Jesus does not seek His own. He is not easily provoked.
Jesus does not take into account a wrong suffered.
He does not rejoice in unrighteousness, but rejoices with the truth.
Jesus bears all things, believes all things, hopes all things, endures all things.
Jesus never fails.
Jesus is love; we don’t do love. Selfishness, we do selfishness. Love we do not do.
The Incarnation is God’s resounding NO to the darkness and the hate of unredeemed human culture. It is God’s declaration, “I will not leave you in the darkness. I will send my light more clearly than I have ever sent it out before. You did not listen to my word, you rejected and killed all the prophets of the OT, now I will send you my Son, my only Son, whom I love. Surely you will listen to Him.” Together, He and I will love you back into the light… not by feeling a great emotion for you, but by making a great sacrifice for you. He will die in your place and for your sins.

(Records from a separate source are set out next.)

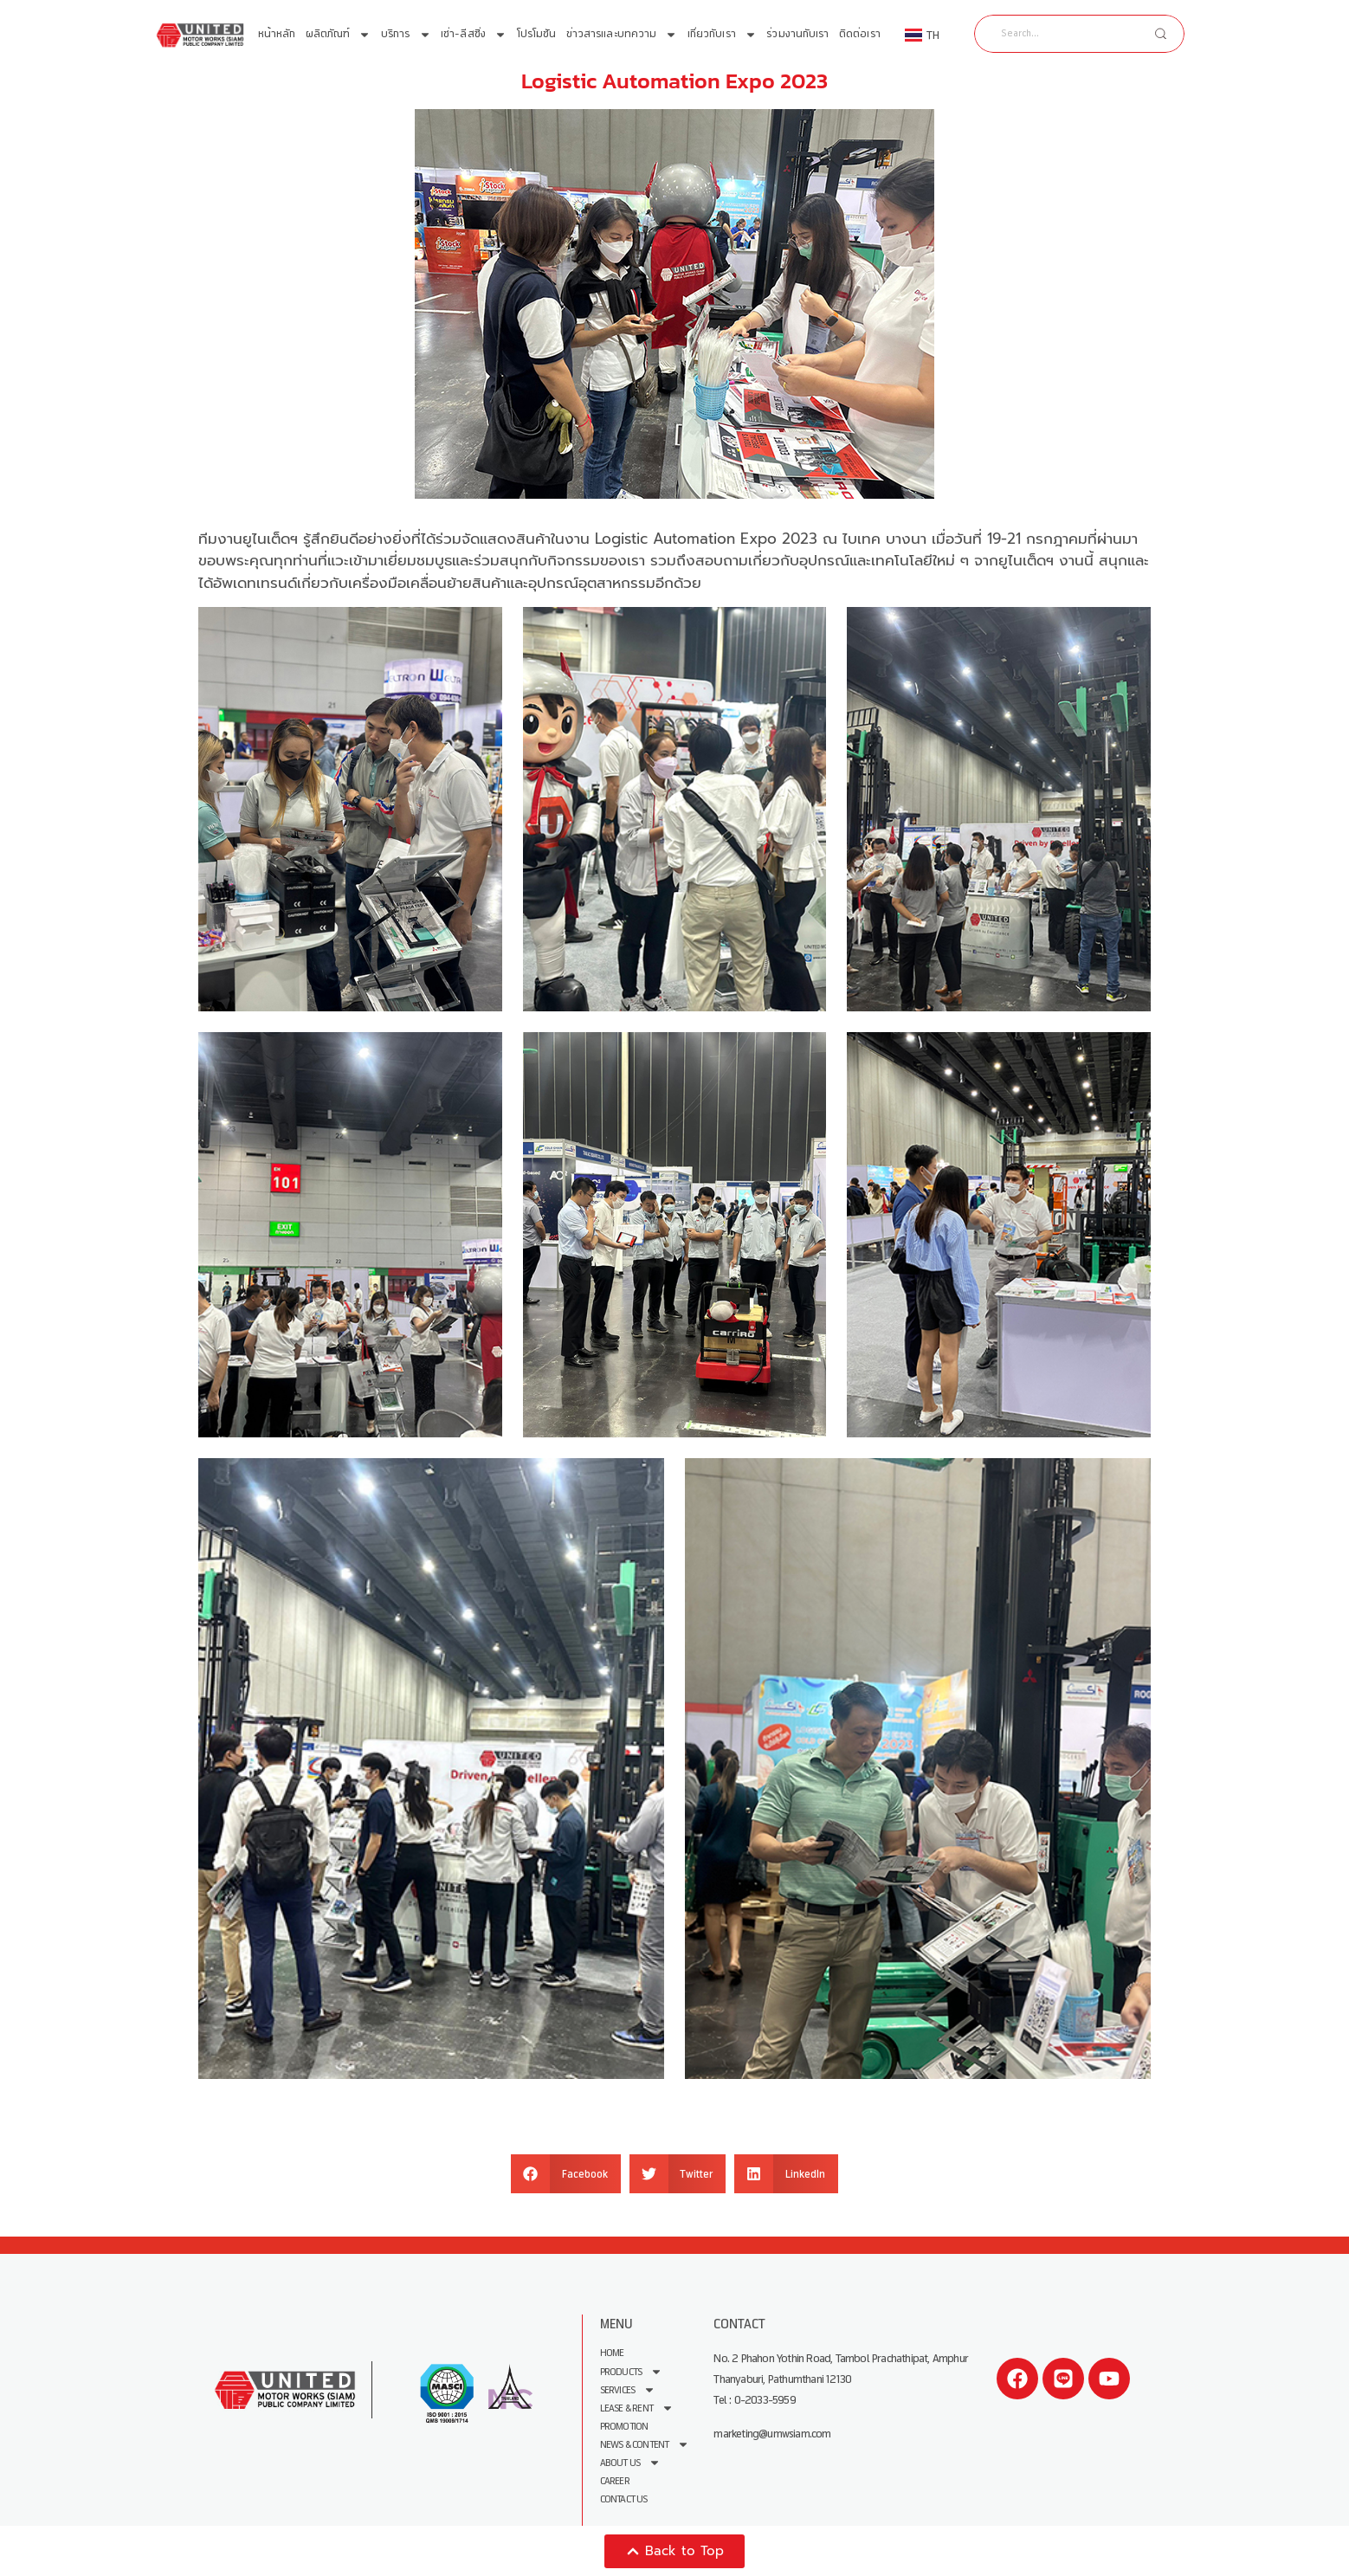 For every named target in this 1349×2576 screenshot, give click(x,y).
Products (631, 2371)
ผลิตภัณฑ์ (338, 34)
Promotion (624, 2425)
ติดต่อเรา (860, 34)
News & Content (645, 2444)
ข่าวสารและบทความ (622, 34)
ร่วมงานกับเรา (797, 34)
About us (631, 2462)
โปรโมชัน (537, 34)
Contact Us (624, 2498)
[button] (566, 2173)
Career (614, 2480)
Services (628, 2389)
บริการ (406, 34)
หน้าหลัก (277, 34)
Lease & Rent (637, 2407)
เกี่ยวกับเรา (722, 34)
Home (612, 2353)
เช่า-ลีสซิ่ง (474, 34) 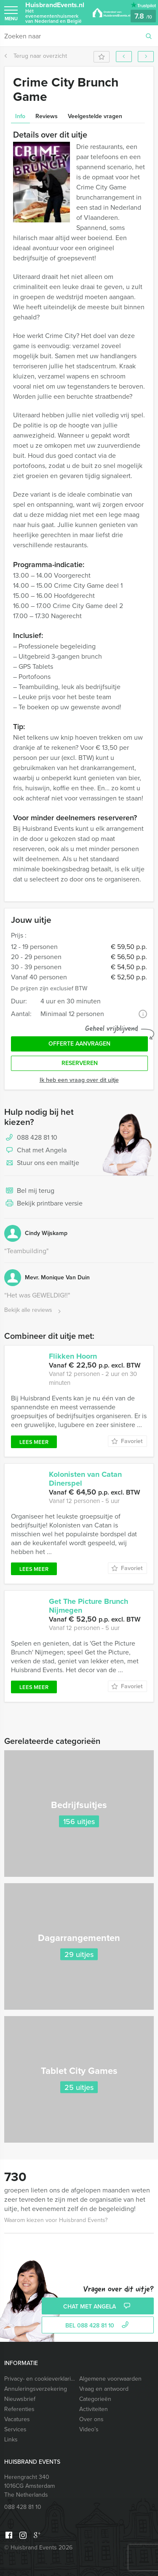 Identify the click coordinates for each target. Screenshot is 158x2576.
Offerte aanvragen (79, 1043)
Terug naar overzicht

How will you respond to this light and to this love? Our response through the ages has been telling: In Bethlehem, we said we have no room for you in our inns. In the Palace Herod said we have no room for you on the Throne. In Jerusalem, the Jews said, we have no room for you in our city. And in the courtroom, Pilate said we have no room for you on this earth. And in the public square, Secular America says, we have no room for you in our Christmas.
What about you? Do you have room for Jesus? Has the light and love of God triumphed in your heart? He came to his own, John said, and His own did not receive Him, but to those who received Him to them He gave the right to become children of God, who were born not of blood, nor of the will of the flesh, nor of the will of man, but of God. Merry Christmas!